Your answer should be the entries, repeated exactly.

*** Opening of TASK MATERIAL ***

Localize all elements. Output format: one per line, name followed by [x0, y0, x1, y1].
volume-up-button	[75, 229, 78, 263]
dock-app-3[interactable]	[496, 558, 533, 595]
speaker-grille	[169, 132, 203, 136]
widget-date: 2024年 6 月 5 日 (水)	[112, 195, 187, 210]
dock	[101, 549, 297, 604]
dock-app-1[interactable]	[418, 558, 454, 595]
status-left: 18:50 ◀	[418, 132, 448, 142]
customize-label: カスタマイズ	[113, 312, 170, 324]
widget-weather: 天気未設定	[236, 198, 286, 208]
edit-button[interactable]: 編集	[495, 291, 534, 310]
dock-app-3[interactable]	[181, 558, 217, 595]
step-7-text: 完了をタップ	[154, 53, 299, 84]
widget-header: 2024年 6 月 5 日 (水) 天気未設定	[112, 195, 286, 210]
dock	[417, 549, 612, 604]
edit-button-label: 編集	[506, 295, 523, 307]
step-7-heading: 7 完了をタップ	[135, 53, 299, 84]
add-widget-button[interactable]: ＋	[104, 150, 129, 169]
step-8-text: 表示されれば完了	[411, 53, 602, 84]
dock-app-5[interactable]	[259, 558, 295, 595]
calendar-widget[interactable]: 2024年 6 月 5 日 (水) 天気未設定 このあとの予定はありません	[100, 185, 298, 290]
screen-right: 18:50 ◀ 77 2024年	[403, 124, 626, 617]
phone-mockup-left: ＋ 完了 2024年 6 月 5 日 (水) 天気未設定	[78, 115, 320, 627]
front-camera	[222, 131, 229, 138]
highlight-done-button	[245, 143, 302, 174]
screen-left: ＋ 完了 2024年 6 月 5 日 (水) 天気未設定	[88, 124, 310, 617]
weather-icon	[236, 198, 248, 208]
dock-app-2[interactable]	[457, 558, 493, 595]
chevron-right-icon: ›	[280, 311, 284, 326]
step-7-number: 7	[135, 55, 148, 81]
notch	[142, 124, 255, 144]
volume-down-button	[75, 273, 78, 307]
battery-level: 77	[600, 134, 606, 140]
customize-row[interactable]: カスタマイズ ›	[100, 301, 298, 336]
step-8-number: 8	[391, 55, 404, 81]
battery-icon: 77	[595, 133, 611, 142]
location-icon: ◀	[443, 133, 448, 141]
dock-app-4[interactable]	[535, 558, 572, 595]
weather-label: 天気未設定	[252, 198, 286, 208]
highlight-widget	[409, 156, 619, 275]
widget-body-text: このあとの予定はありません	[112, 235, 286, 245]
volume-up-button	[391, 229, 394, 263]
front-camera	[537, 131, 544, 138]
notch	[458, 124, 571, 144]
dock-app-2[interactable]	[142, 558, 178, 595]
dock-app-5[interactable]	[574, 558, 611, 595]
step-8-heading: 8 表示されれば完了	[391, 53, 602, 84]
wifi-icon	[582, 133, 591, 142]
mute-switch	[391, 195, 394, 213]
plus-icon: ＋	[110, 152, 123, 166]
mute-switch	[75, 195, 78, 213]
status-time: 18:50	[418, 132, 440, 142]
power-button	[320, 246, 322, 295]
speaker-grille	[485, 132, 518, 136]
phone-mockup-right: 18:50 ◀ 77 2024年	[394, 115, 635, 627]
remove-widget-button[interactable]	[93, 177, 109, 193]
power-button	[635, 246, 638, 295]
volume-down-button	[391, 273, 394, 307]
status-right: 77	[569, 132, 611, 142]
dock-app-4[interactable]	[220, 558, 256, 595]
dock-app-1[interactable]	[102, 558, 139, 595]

*** Close of TASK MATERIAL ***

THE ANSWER
Localize all elements. Output format: one per line, name followed by [x0, y0, x1, y1].
volume-up-button	[75, 229, 78, 263]
dock-app-3[interactable]	[496, 558, 533, 595]
speaker-grille	[169, 132, 203, 136]
widget-date: 2024年 6 月 5 日 (水)	[112, 195, 187, 210]
dock	[101, 549, 297, 604]
dock-app-1[interactable]	[418, 558, 454, 595]
status-left: 18:50 ◀	[418, 132, 448, 142]
customize-label: カスタマイズ	[113, 312, 170, 324]
widget-weather: 天気未設定	[236, 198, 286, 208]
edit-button[interactable]: 編集	[495, 291, 534, 310]
dock-app-3[interactable]	[181, 558, 217, 595]
step-7-text: 完了をタップ	[154, 53, 299, 84]
widget-header: 2024年 6 月 5 日 (水) 天気未設定	[112, 195, 286, 210]
dock	[417, 549, 612, 604]
edit-button-label: 編集	[506, 295, 523, 307]
step-7-heading: 7 完了をタップ	[135, 53, 299, 84]
add-widget-button[interactable]: ＋	[104, 150, 129, 169]
step-8-text: 表示されれば完了	[411, 53, 602, 84]
dock-app-5[interactable]	[259, 558, 295, 595]
calendar-widget[interactable]: 2024年 6 月 5 日 (水) 天気未設定 このあとの予定はありません	[100, 185, 298, 290]
screen-right: 18:50 ◀ 77 2024年	[403, 124, 626, 617]
phone-mockup-left: ＋ 完了 2024年 6 月 5 日 (水) 天気未設定	[78, 115, 320, 627]
front-camera	[222, 131, 229, 138]
highlight-done-button	[245, 143, 302, 174]
screen-left: ＋ 完了 2024年 6 月 5 日 (水) 天気未設定	[88, 124, 310, 617]
weather-icon	[236, 198, 248, 208]
dock-app-2[interactable]	[457, 558, 493, 595]
chevron-right-icon: ›	[280, 311, 284, 326]
step-7-number: 7	[135, 55, 148, 81]
notch	[142, 124, 255, 144]
volume-down-button	[75, 273, 78, 307]
battery-level: 77	[600, 134, 606, 140]
customize-row[interactable]: カスタマイズ ›	[100, 301, 298, 336]
step-8-number: 8	[391, 55, 404, 81]
battery-icon: 77	[595, 133, 611, 142]
location-icon: ◀	[443, 133, 448, 141]
dock-app-4[interactable]	[535, 558, 572, 595]
weather-label: 天気未設定	[252, 198, 286, 208]
highlight-widget	[409, 156, 619, 275]
widget-body-text: このあとの予定はありません	[112, 235, 286, 245]
volume-up-button	[391, 229, 394, 263]
front-camera	[537, 131, 544, 138]
notch	[458, 124, 571, 144]
dock-app-2[interactable]	[142, 558, 178, 595]
dock-app-5[interactable]	[574, 558, 611, 595]
step-8-heading: 8 表示されれば完了	[391, 53, 602, 84]
wifi-icon	[582, 133, 591, 142]
mute-switch	[391, 195, 394, 213]
plus-icon: ＋	[110, 152, 123, 166]
mute-switch	[75, 195, 78, 213]
status-time: 18:50	[418, 132, 440, 142]
power-button	[320, 246, 322, 295]
speaker-grille	[485, 132, 518, 136]
phone-mockup-right: 18:50 ◀ 77 2024年	[394, 115, 635, 627]
remove-widget-button[interactable]	[93, 177, 109, 193]
power-button	[635, 246, 638, 295]
volume-down-button	[391, 273, 394, 307]
status-right: 77	[569, 132, 611, 142]
dock-app-4[interactable]	[220, 558, 256, 595]
dock-app-1[interactable]	[102, 558, 139, 595]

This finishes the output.